The time has come for us as a nation and government to rethink our attitude to national installations such as our railway tracks, hydro power dams, thermal plants and substations. Our “I don’t carism attitude” to everything in the name of participatory democracy is not in our collective welfare.

We are increasingly worried about the attitude of public servants to the needs of the people in recent years.

These officials who must serve the people rather lord it over them. We have moved beyond the days where civil servants considered it a big honour just to serve the people.

Today, the objective for employment in the public service is personal comfort to the detriment of the public interest. Those who care can visit the vicinities of the ministries and other public institutions at about 3pm during working hours and the offices would be ghost “towns.”

The people become helpless in the face of direction from the centre at all levels. Many years ago, the then Ghana Railways Corporation called something “shunting”, and that simply assisted the engineers to undertake daily inspection of the tracks in line with safety regulations.

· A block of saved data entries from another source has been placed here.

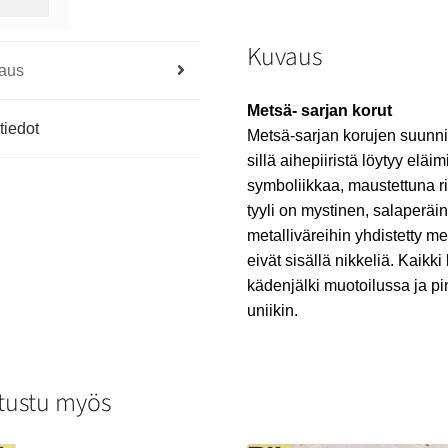
Kuvaus
aus
Metsä- sarjan korut
tiedot
Metsä-sarjan korujen suunni
sillä aihepiiristä löytyy eläim
symboliikkaa, maustettuna 
tyyli on mystinen, salaperäi
metalliväreihin yhdistetty m
eivät sisällä nikkeliä. Kaikki
kädenjälki muotoilussa ja pi
uniikin.
tustu myös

Some of the workers did this exercise on foot when the “train car” was not available.

We urge that the government direct a return of the country to the time-tested values of hard work, discipline, integrity and the fear of God. If every Ghanaian returns to these values, there would be no need to suspect sabotage of the government’s policies and programmes as even opposition elements would lend a supportive hand to every national cause. The equalisation gimmick will end and thus governance would not be about who started what project. This will guarantee continuity in change.

Today quite refreshingly, our democracy has given voices to people to develop verbal diarrhoea and they talk by heart. Listen to Alan. One wonders whether what he says these days conforms with logical reasoning. He is questioning the records of the New Patriotic Party (NPP), claiming the party is making noise. Alan tell us your records and be sincere to also tell us on which platform you attained those records if any. Maybe Alan has some records he made under the aegis of the Butterfly Movement or the revolutionary movement.

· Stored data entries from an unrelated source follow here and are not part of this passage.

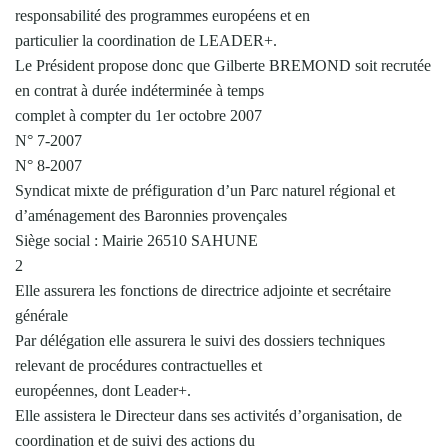
responsabilité des programmes européens et en
particulier la coordination de LEADER+.
Le Président propose donc que Gilberte BREMOND soit recrutée
en contrat à durée indéterminée à temps
complet à compter du 1er octobre 2007
N° 7-2007
N° 8-2007
Syndicat mixte de préfiguration d’un Parc naturel régional et
d’aménagement des Baronnies provençales
Siège social : Mairie 26510 SAHUNE
2
Elle assurera les fonctions de directrice adjointe et secrétaire
générale
Par délégation elle assurera le suivi des dossiers techniques
relevant de procédures contractuelles et
européennes, dont Leader+.
Elle assistera le Directeur dans ses activités d’organisation, de
coordination et de suivi des actions du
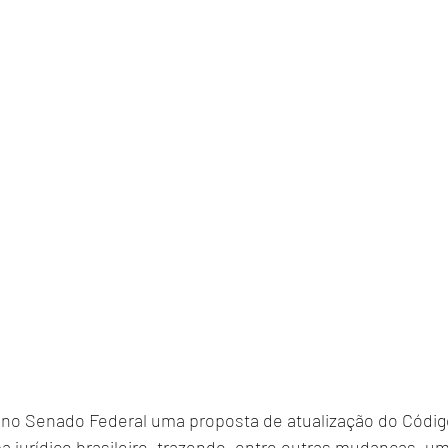
 no Senado Federal uma proposta de atualização do Código
 jurídico brasileiro, trazendo, entre outras mudanças, um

From where we sit, Alan is a political dinosaur whose political career would come to an end in December. If really Alan wants to be a third force will he form alliance with Abu Sakara who in 2012 garnered 20,000 votes nationwide on the ticket of the Convention People’s Party (CPP).

Our elders say if you are falling you don’t clutch at a straw or in your weak moment you don’t marry an old woman and create problems for the family because both of you are candidates for funerals. This so-called lame third force should not be the headache for our duopoly. This year’s election platform has moved away from the issues to some wild imaginations on the minds of the people.

So far nothing concrete is on the ground to challenge the policies of President Akufo-Addo and by extension Vice President Bawumia. The arrival of a train called DMU train is causing sleepless nights for John Mahama and his apparatchiks. Obviously there is very little to link the driver who blocked the Tema to Mpakadan railroad to the NDC, the mindset of the driver can be akin to the destructive and negative tendencies of most members of the Umbrella Family.

Since this beautiful train arrived from Poland coupled with efforts to put it to use, certain elements by their pronouncements do not feel at ease. Even the mention of DMU train sends shock waves through their spine as the name rhyme with the visionary man leading the NPP crusade to break the eight. Thus the strategy of the NDC now is to turn all positive policies of the NPP into negative ones so that they can have opportunity to say that the NPP government has no achievements to show the people.